Chapter one – Please Look After This Bear
Summary
Mr. and Mrs. Brown first meet Paddington on a railway platform while waiting for their daughter Judy. He is sitting on an old leather suitcase near the lost property office, wearing an unusual hat and a label round his neck which reads `Please Look After This Bear. Thank You'. He explains that he has been sent from Peru by his Aunt Lucy who has had to go into a home for retired bears. After a sticky adventure with some cream buns in the station buffet, they take him in a taxi to stay with them in their home at Number 32 Windsor Gardens.
Themes
The most prominent theme, I have found in “A Bear Called Paddington” are “values”. Throughout the book the aspect of helping one another is quite well illustrated. Some pupils might even identify themselves with the situation Paddington is in at the beginning of the story. As being new to another city, even more to a foreign country is something that at least some children might already have experienced due to moving houses, even moving countries and being new in class.

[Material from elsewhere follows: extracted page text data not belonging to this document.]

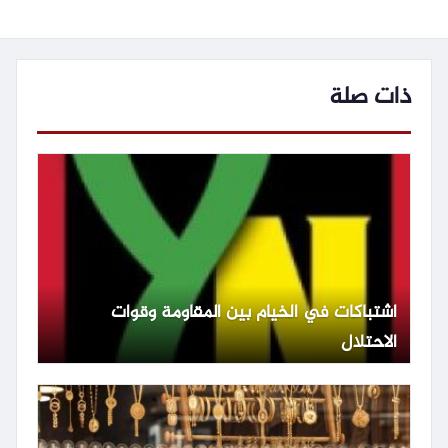
ذات صلة
اشتباكات في الخيام بين المقاومة وقوات
الاحتلال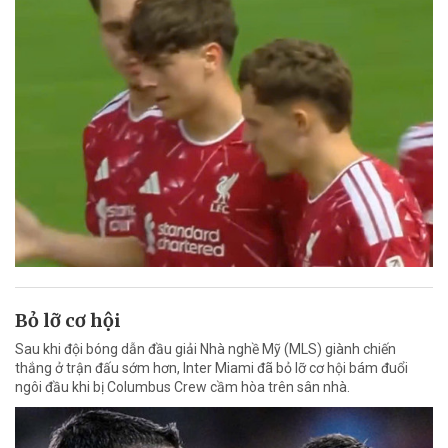
Bỏ lỡ cơ hội
Sau khi đội bóng dẫn đầu giải Nhà nghề Mỹ (MLS) giành chiến
thắng ở trận đấu sớm hơn, Inter Miami đã bỏ lỡ cơ hội bám đuổi
ngôi đầu khi bị Columbus Crew cầm hòa trên sân nhà.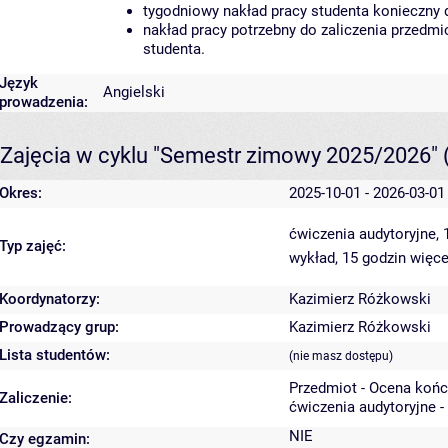
tygodniowy nakład pracy studenta konieczny 
nakład pracy potrzebny do zaliczenia przedm
studenta.
Język
Angielski
prowadzenia:
Zajęcia w cyklu "Semestr zimowy 2025/2026"
Okres:
2025-10-01 - 2026-03-01
ćwiczenia audytoryjne,
Typ zajęć:
wykład, 15 godzin
więce
Koordynatorzy:
Kazimierz Różkowski
Prowadzący grup:
Kazimierz Różkowski
Lista studentów:
(nie masz dostępu)
Przedmiot - Ocena koń
Zaliczenie:
ćwiczenia audytoryjne -
NIE
Czy egzamin: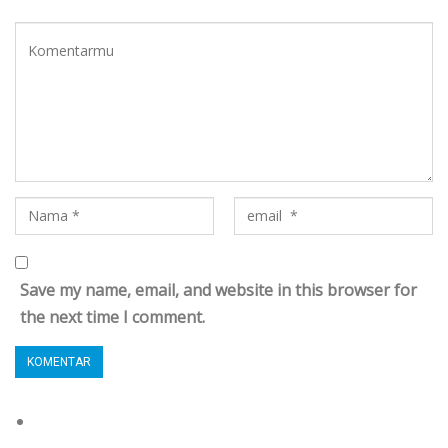
Save my name, email, and website in this browser for
the next time I comment.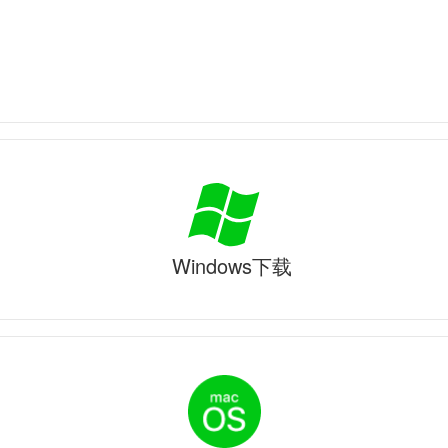
Windows下载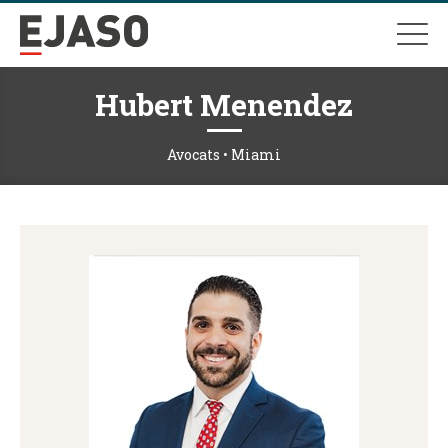
Hubert Menendez
Avocats • Miami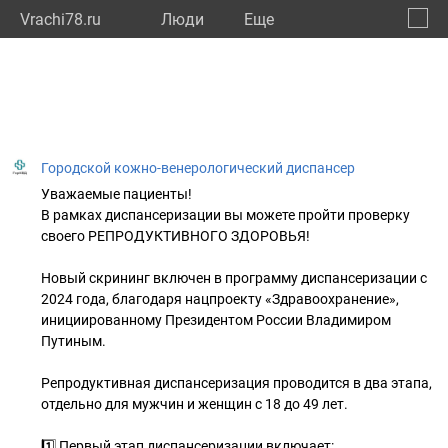
Vrachi78.ru
Люди
Eще
🔔
город
🔍
Городской кожно-венерологический диспансер
Уважаемые пациенты!
В рамках диспансеризации вы можете пройти проверку
своего РЕПРОДУКТИВНОГО ЗДОРОВЬЯ!
Новый скрининг включен в программу диспансеризации с
2024 года, благодаря нацпроекту «Здравоохранение»,
инициированному Президентом России Владимиром
Путиным.
Репродуктивная диспансеризация проводится в два этапа,
отдельно для мужчин и женщин с 18 до 49 лет.
1️⃣ Первый этап диспансеризации включает: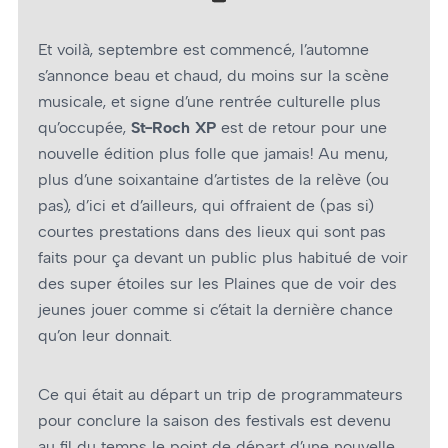
Et voilà, septembre est commencé, l’automne
s’annonce beau et chaud, du moins sur la scène
musicale, et signe d’une rentrée culturelle plus
qu’occupée,
St-Roch XP
est de retour pour une
nouvelle édition plus folle que jamais! Au menu,
plus d’une soixantaine d’artistes de la relève (ou
pas), d’ici et d’ailleurs, qui offraient de (pas si)
courtes prestations dans des lieux qui sont pas
faits pour ça devant un public plus habitué de voir
des super étoiles sur les Plaines que de voir des
jeunes jouer comme si c’était la dernière chance
qu’on leur donnait.
Ce qui était au départ un trip de programmateurs
pour conclure la saison des festivals est devenu
au fil du temps le point de départ d’une nouvelle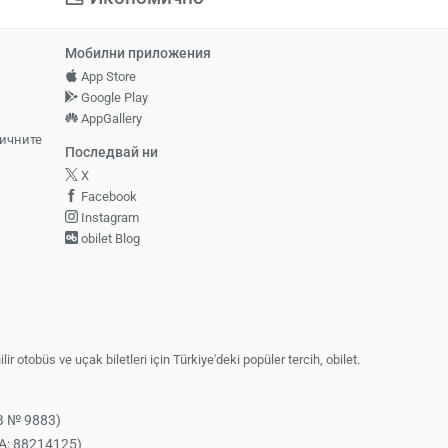
Мобилни приложения
App Store
Google Play
AppGallery
личните
Последвай ни
X
Facebook
Instagram
obilet Blog
lir otobüs ve uçak biletleri için Türkiye'deki popüler tercih, obilet.
B № 9883)
A: 88214125)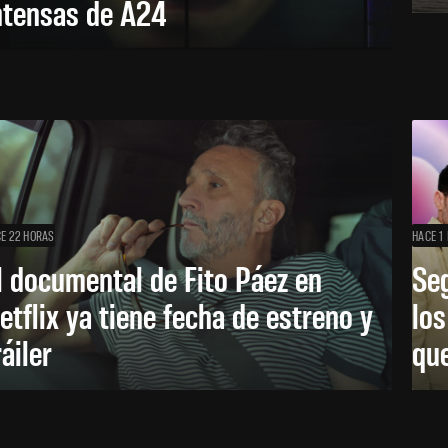
ntensas de A24
E 22 HORAS
HACE 1 
l documental de Fito Páez en
Se
etflix ya tiene fecha de estreno y
lo
ráiler
que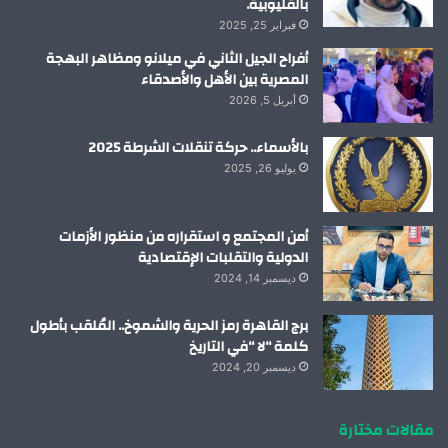
بالقليوبية.
فبراير 25, 2025
أفراح الجيل الثاني في ميلانو ومظاهر البهجة
المصرية بين الأهل والأصدقاء
أبريل 5, 2026
بالأسماء.. حركة تنقلات الشرطة 2025
يوليو 26, 2025
أمن المجتمع و استقراره من منظور الأزمات
الدولية والتقلبات الإقتصادية
ديسمبر 14, 2024
برج القاهرة رمز الحرية والشموخ.. المُلقب بأطول
كلمة “لا “في التاريخ
ديسمبر 20, 2024
مقالات مختارة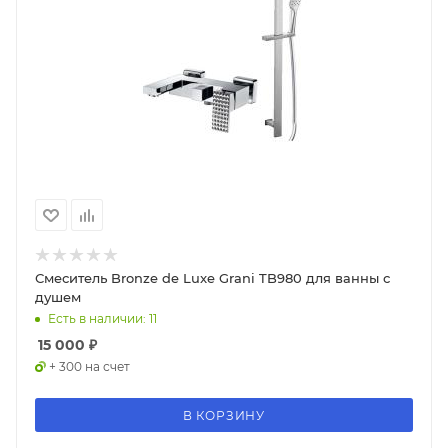
Смеситель Bronze de Luxe Grani TB980 для ванны с
душем
Есть в наличии: 11
15 000
₽
+ 300 на счет
В КОРЗИНУ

The parents offer help in the situation where Paddington seems to be lost in that very busy place of the railway station. They help him unquestioningly. Although he is foreign and even more a bear, all family members include him in the family life.
Genre
“A Bear Called Paddington” can be identified as a chapter book. A chapter book is a story book aimed at readers, around the age of 7-10. and tells the story through prose, rather than picture books that rely on illustrations. The stories are usually divided into short chapters, which gives the pupils the opportunity to read the book in their own pace.
“A Bear Called Paddington” mixes the fantastical with the ordinary. In the story, Paddington is a talking bear that acts like a human being, but that is where the fantastical stops and the ordinary stories begin.